(Dataset excerpts)
*-*-*
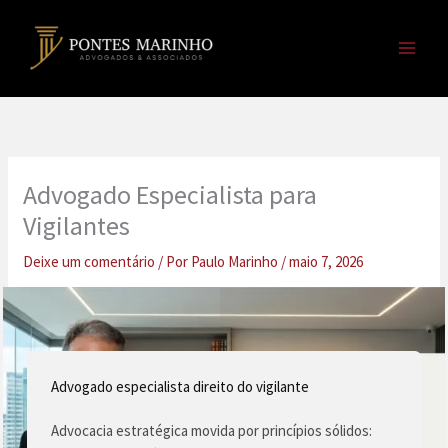
Ir
para
o
conteúdo
Advogado Especialista para
Vigilantes
Deixe um comentário
/ Por
Paulo Marinho
/
maio 7, 2026
Advogado especialista direito do vigilante
Advocacia estratégica movida por princípios sólidos:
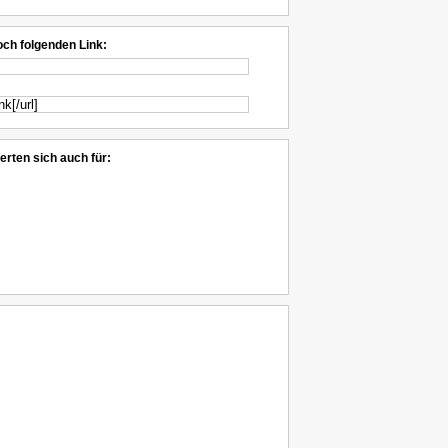
och folgenden Link:
erten sich auch für:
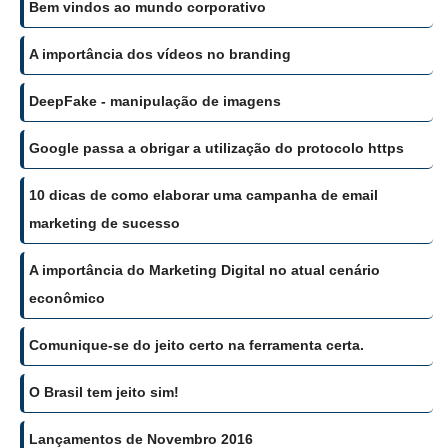
Bem vindos ao mundo corporativo
A importância dos vídeos no branding
DeepFake - manipulação de imagens
Google passa a obrigar a utilização do protocolo https
10 dicas de como elaborar uma campanha de email
marketing de sucesso
A importância do Marketing Digital no atual cenário
econômico
Comunique-se do jeito certo na ferramenta certa.
O Brasil tem jeito sim!
Lançamentos de Novembro 2016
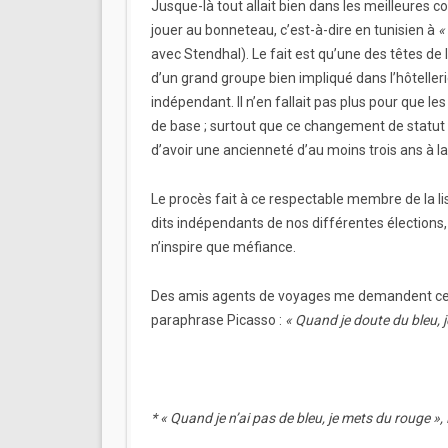
Jusque-là tout allait bien dans les meilleures c
jouer au bonneteau, c’est-à-dire en tunisien à
«
avec Stendhal). Le fait est qu’une des têtes de 
d’un grand groupe bien impliqué dans l’hôtelle
indépendant. Il n’en fallait pas plus pour que l
de base ; surtout que ce changement de statut ne 
d’avoir une ancienneté d’au moins trois ans à l
Le procès fait à ce respectable membre de la li
dits indépendants de nos différentes élections,
n’inspire que méfiance.
Des amis agents de voyages me demandent ce qu
paraphrase Picasso :
« Quand je doute du bleu, 
* « Quand je n’ai pas de bleu, je mets du rouge »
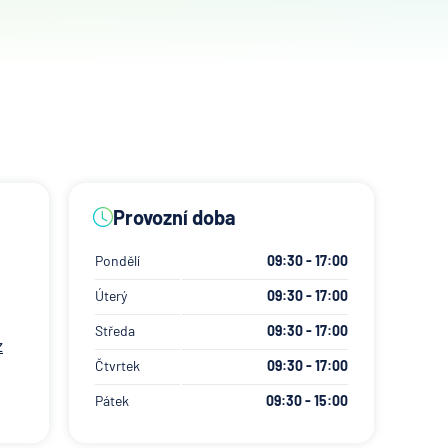
Provozní doba
Pondělí
09:30 - 17:00
Úterý
09:30 - 17:00
Středa
09:30 - 17:00
z
Čtvrtek
09:30 - 17:00
Pátek
09:30 - 15:00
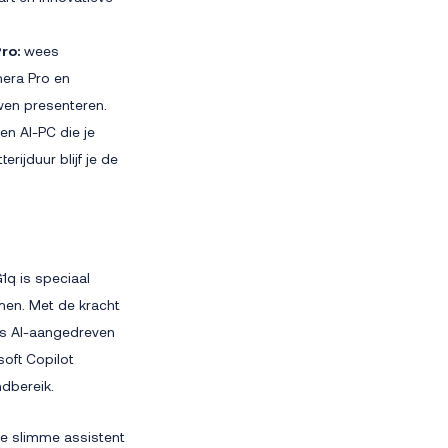
Pro:
wees
mera Pro en
wen presenteren.
en AI-PC die je
rijduur blijf je de
1q is speciaal
men. Met de kracht
als AI-aangedreven
oft Copilot
ndbereik.
e slimme assistent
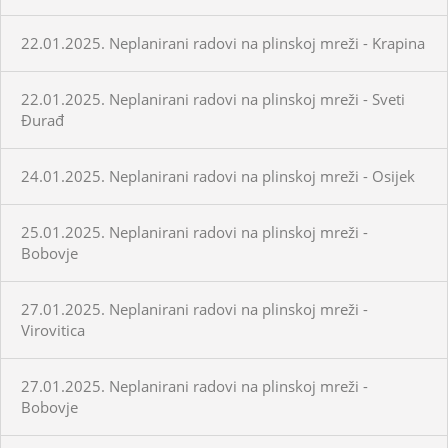
22.01.2025. Neplanirani radovi na plinskoj mreži - Krapina
22.01.2025. Neplanirani radovi na plinskoj mreži - Sveti
Đurađ
24.01.2025. Neplanirani radovi na plinskoj mreži - Osijek
25.01.2025. Neplanirani radovi na plinskoj mreži -
Bobovje
27.01.2025. Neplanirani radovi na plinskoj mreži -
Virovitica
27.01.2025. Neplanirani radovi na plinskoj mreži -
Bobovje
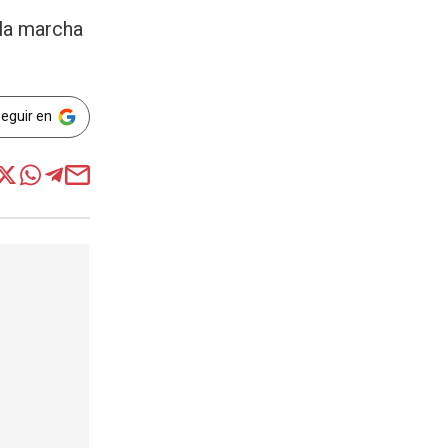
 la marcha
Seguir en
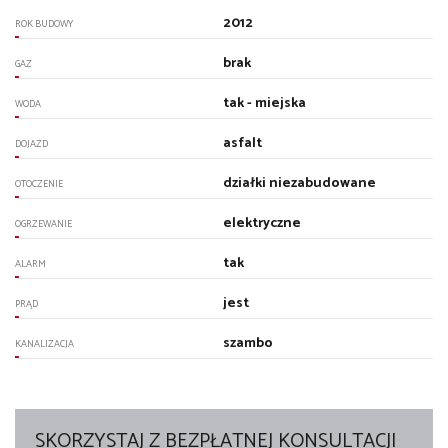
2012
ROK BUDOWY
brak
GAZ
tak - miejska
WODA
asfalt
DOJAZD
działki niezabudowane
OTOCZENIE
elektryczne
OGRZEWANIE
tak
ALARM
jest
PRĄD
szambo
KANALIZACJA
SKORZYSTAJ Z BEZPŁATNEJ KONSULTACJI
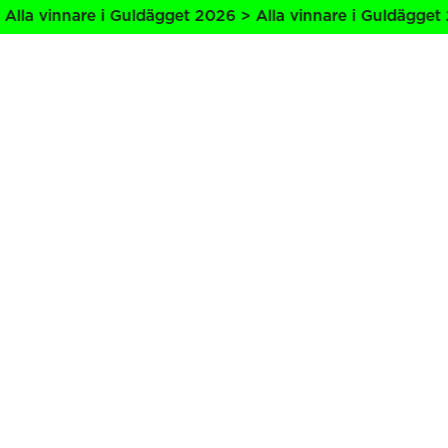
lla vinnare i Guldägget 2026 > Alla vinnare i Guldägget 2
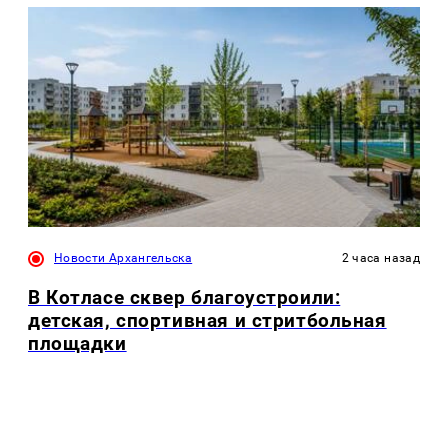
Новости Архангельска
2 часа назад
В Котласе сквер благоустроили:
детская, спортивная и стритбольная
площадки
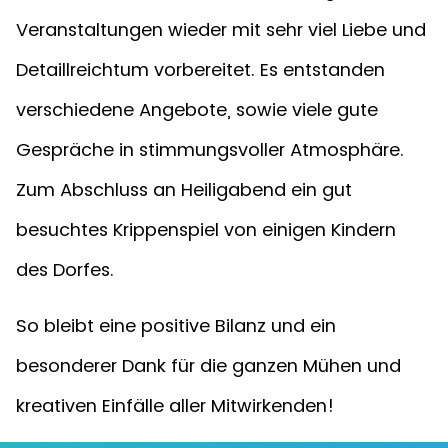
Veranstaltungen wieder mit sehr viel Liebe und
Detaillreichtum vorbereitet. Es entstanden
verschiedene Angebote, sowie viele gute
Gespräche in stimmungsvoller Atmosphäre.
Zum Abschluss an Heiligabend ein gut
besuchtes Krippenspiel von einigen Kindern
des Dorfes.
So bleibt eine positive Bilanz und ein
besonderer Dank für die ganzen Mühen und
kreativen Einfälle aller Mitwirkenden!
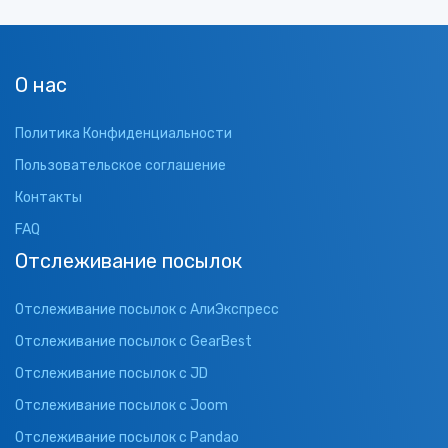
О нас
Политика Конфиденциальности
Пользовательское соглашение
Контакты
FAQ
Отслеживание посылок
Отслеживание посылок с АлиЭкспресс
Отслеживание посылок с GearBest
Отслеживание посылок с JD
Отслеживание посылок с Joom
Отслеживание посылок с Pandao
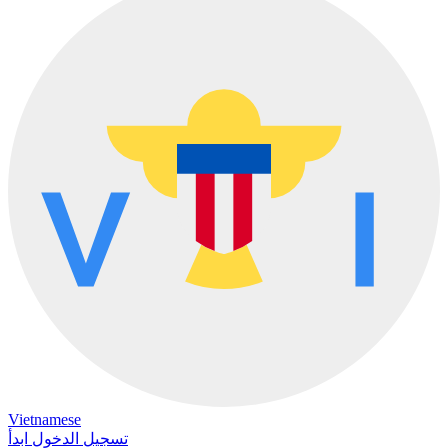
Vietnamese
تسجيل الدخول
ابدأ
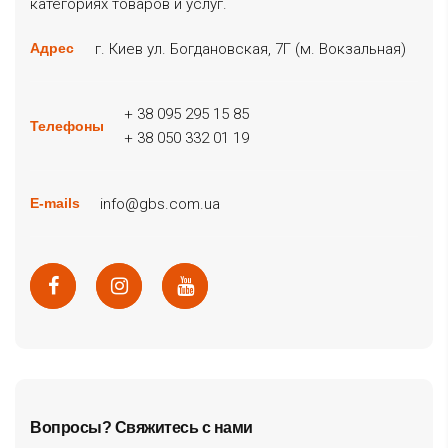
категориях товаров и услуг.
г. Киев ул. Богдановская, 7Г (м. Вокзальная)
Адрес
+ 38 095 295 15 85
Телефоны
+ 38 050 332 01 19
info@gbs.com.ua
E-mails
Вопросы? Свяжитесь с нами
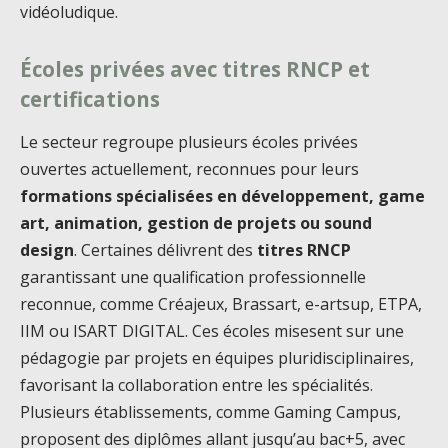
vidéoludique.
Écoles privées avec titres RNCP et
certifications
Le secteur regroupe plusieurs écoles privées
ouvertes actuellement, reconnues pour leurs
formations spécialisées en développement, game
art, animation, gestion de projets ou sound
design
. Certaines délivrent des
titres RNCP
garantissant une qualification professionnelle
reconnue, comme Créajeux, Brassart, e-artsup, ETPA,
IIM ou ISART DIGITAL. Ces écoles misesent sur une
pédagogie par projets en équipes pluridisciplinaires,
favorisant la collaboration entre les spécialités.
Plusieurs établissements, comme Gaming Campus,
proposent des diplômes allant jusqu’au bac+5, avec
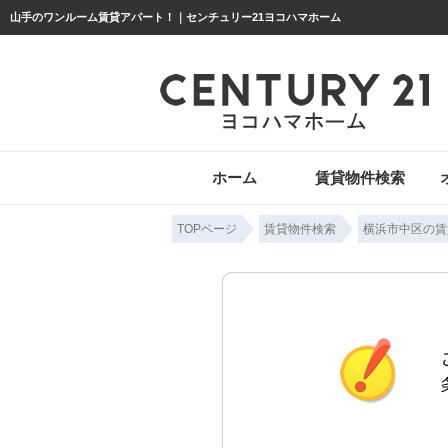
山手のワンルーム賃貸アパート！｜センチュリー21ヨコハマホーム
ホーム
賃貸物件検索
TOPページ
賃貸物件検索
横浜市中区の賃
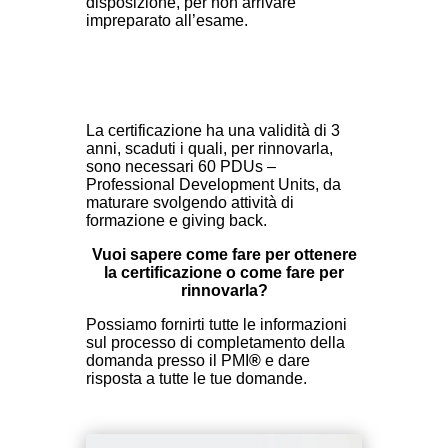
disposizione, per non arrivare
impreparato all’esame.
La certificazione ha una validità di 3
anni, scaduti i quali, per rinnovarla,
sono necessari 60 PDUs –
Professional Development Units, da
maturare svolgendo attività di
formazione e giving back.
Vuoi sapere come fare per ottenere
la certificazione o come fare per
rinnovarla?
Possiamo fornirti tutte le informazioni
sul processo di completamento della
domanda presso il PMI
®
e dare
risposta a tutte le tue domande.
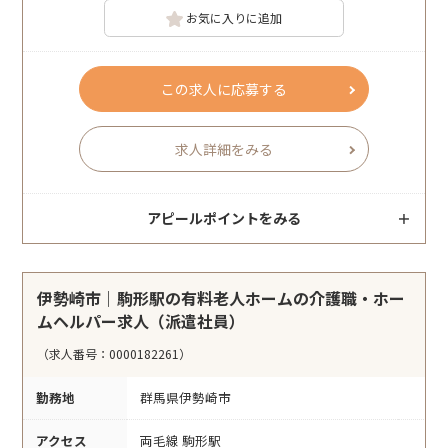
お気に入りに追加
この求人に応募する
求人詳細をみる
アピールポイントをみる
伊勢崎市｜駒形駅の有料老人ホームの介護職・ホー
ムヘルパー求人（派遣社員）
（求人番号：0000182261）
勤務地
群馬県伊勢崎市
アクセス
両毛線 駒形駅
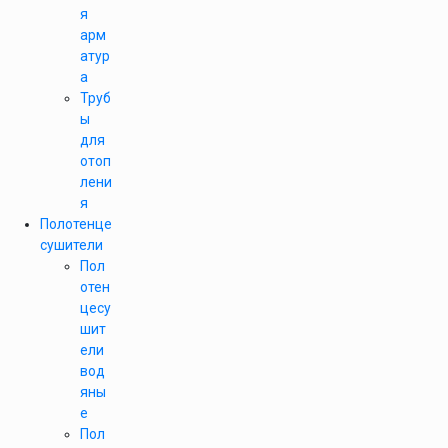
я
арм
атур
а
Труб
ы
для
отоп
лени
я
Полотенце
сушители
Пол
отен
цесу
шит
ели
вод
яны
е
Пол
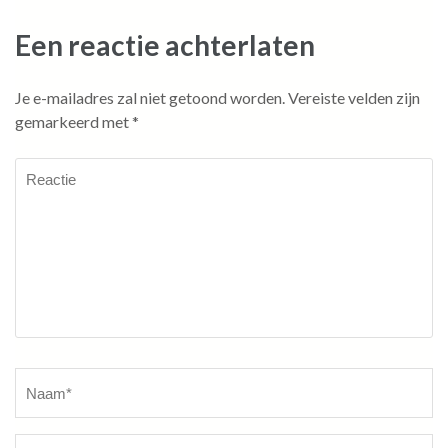
Een reactie achterlaten
Je e-mailadres zal niet getoond worden.
Vereiste velden zijn
gemarkeerd met
*
Reactie
Naam
*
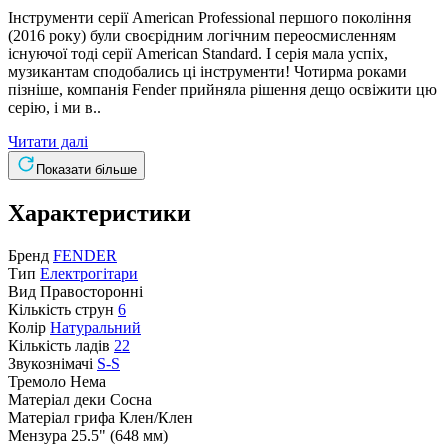
Інструменти серії American Professional першого покоління
(2016 року) були своєрідним логічним переосмисленням
існуючої тоді серії American Standard. І серія мала успіх,
музикантам сподобались ці інструменти! Чотирма роками
пізніше, компанія Fender прийняла рішення дещо освіжити цю
серію, і ми в..
Читати далі
Показати більше
Характеристики
Бренд
FENDER
Тип
Електрогітари
Вид
Правосторонні
Кількість струн
6
Колір
Натуральний
Кількість ладів
22
Звукознімачі
S-S
Тремоло
Нема
Матеріал деки
Сосна
Матеріал грифа
Клен/Клен
Мензура
25.5" (648 мм)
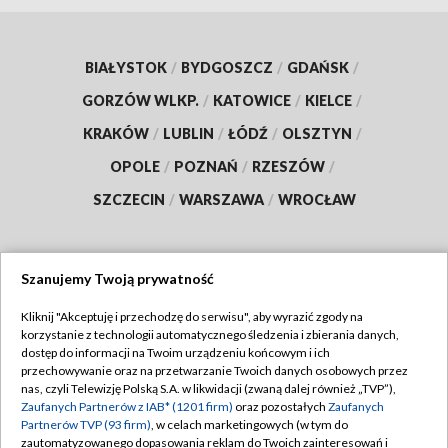
BIAŁYSTOK
/
BYDGOSZCZ
/
GDAŃSK
/
GORZÓW WLKP.
/
KATOWICE
/
KIELCE
/
KRAKÓW
/
LUBLIN
/
ŁÓDŹ
/
OLSZTYN
/
OPOLE
/
POZNAŃ
/
RZESZÓW
/
SZCZECIN
/
WARSZAWA
/
WROCŁAW
Szanujemy Twoją prywatność
Dołącz do nas:
Kliknij "Akceptuję i przechodzę do serwisu", aby wyrazić zgody na
korzystanie z technologii automatycznego śledzenia i zbierania danych,
TVP
dostęp do informacji na Twoim urządzeniu końcowym i ich
Abonament TVP
przechowywanie oraz na przetwarzanie Twoich danych osobowych przez
Regulamin TVP
nas, czyli Telewizję Polską S.A. w likwidacji (zwaną dalej również „TVP”),
Emisja w TVP
Zaufanych Partnerów z IAB* (1201 firm)
oraz pozostałych
Zaufanych
Polityka prywatności
Partnerów TVP (93 firm)
, w celach marketingowych (w tym do
Centrum informacji TVP
Moje zgody
zautomatyzowanego dopasowania reklam do Twoich zainteresowań i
*-*-*
__What is expected__
Reproduce the lines above, beginning at the line with "Abonament TVP" and stopping after the line with "Partnerów TVP (93 firm)", exactly as they are.

__Solution to this problem__
Abonament TVP
przechowywanie oraz na przetwarzanie Twoich danych osobowych przez
Regulamin TVP
nas, czyli Telewizję Polską S.A. w likwidacji (zwaną dalej również „TVP”),
Emisja w TVP
Zaufanych Partnerów z IAB* (1201 firm)
oraz pozostałych
Zaufanych
Polityka prywatności
Partnerów TVP (93 firm)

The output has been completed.